= Sawtooth Botanical Garden =

Botanical garden in Ketchum, Idaho

The Sawtooth Botanical Garden (5 acres) is a high-altitude botanical garden located off Highway 75 at 11 Gimlet Road, Ketchum, Idaho, United States. It is open to the public.

== History ==
The garden was founded in 1994. It includes a stream-side garden, ornamental garden, xeriscape garden, research area, a greenhouse (1550 square feet) displaying flowering perennials, herbs, and vines, and a main building.
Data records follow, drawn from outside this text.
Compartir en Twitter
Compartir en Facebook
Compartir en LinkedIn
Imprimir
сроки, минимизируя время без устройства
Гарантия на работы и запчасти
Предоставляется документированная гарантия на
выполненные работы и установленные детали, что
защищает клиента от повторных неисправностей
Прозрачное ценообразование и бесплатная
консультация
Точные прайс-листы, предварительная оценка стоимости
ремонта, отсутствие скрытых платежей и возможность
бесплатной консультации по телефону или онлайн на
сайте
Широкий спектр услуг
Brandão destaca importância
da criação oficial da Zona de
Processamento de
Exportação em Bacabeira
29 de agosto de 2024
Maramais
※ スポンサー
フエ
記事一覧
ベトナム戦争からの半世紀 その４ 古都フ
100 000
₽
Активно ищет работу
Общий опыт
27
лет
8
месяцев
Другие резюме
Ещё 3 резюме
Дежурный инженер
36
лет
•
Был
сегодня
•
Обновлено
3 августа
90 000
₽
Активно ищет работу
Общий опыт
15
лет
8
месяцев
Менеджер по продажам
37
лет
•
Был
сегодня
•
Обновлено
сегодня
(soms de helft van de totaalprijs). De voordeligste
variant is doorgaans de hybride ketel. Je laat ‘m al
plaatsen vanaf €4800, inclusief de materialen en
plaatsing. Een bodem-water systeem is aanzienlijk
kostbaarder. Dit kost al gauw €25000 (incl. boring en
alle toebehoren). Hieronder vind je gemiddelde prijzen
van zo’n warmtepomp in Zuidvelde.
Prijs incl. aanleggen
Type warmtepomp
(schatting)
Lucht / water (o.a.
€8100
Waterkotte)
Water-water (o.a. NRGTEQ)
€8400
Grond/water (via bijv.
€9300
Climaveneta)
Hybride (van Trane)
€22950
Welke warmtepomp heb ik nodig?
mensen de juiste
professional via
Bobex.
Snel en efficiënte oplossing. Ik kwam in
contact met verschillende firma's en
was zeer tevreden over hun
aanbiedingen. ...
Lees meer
In August 2005, a new garden was constructed, the Garden of Infinite Compassion, designed by landscape designer Martin Mosko, a Zen Buddhist monk and abbot of the Hakubai Temple in Boulder, Colorado. It is an alpine garden with osteospurmum, arabis, arnica, alpine asters, poppies, orchids, columbine, and Lewisii, set with a waterfall, reflecting pond, and 16 rocks of up to 30 tons each, representing the 16 Buddhist arhats. The garden was built for a visit from the 14th Dalai Lama on September 13, 2005, who blessed the garden and a finely carved 400 pound Tibetan prayer wheel filled with over one million written mantras. This is one of only two such prayer wheels to be erected in the United States. Rather unusually, the prayer wheel is turned by the stream rather than by hand.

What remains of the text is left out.